§ Your task:
Give again only the lines from the line that holds "Paulo Homem" to the end of the data, inclusive, omitting all pictures.

────────

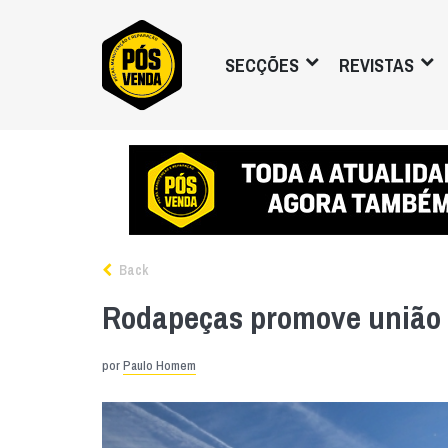
SECÇÕES
REVISTAS
Back
Rodapeças promove união 
por
Paulo Homem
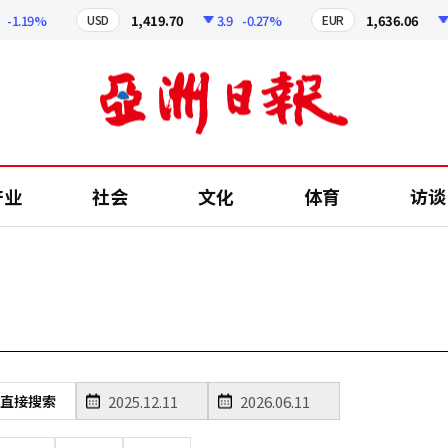
-1.19%
1,419.70
3.9
-0.27%
1,636.06
5
USD
EUR
产业
社会
文化
体育
访谈
直接搜索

────────

§ Reply to the exercise:
Paulo Homem
-1.19%
1,419.70
3.9
-0.27%
1,636.06
5
USD
EUR
产业
社会
文化
体育
访谈
直接搜索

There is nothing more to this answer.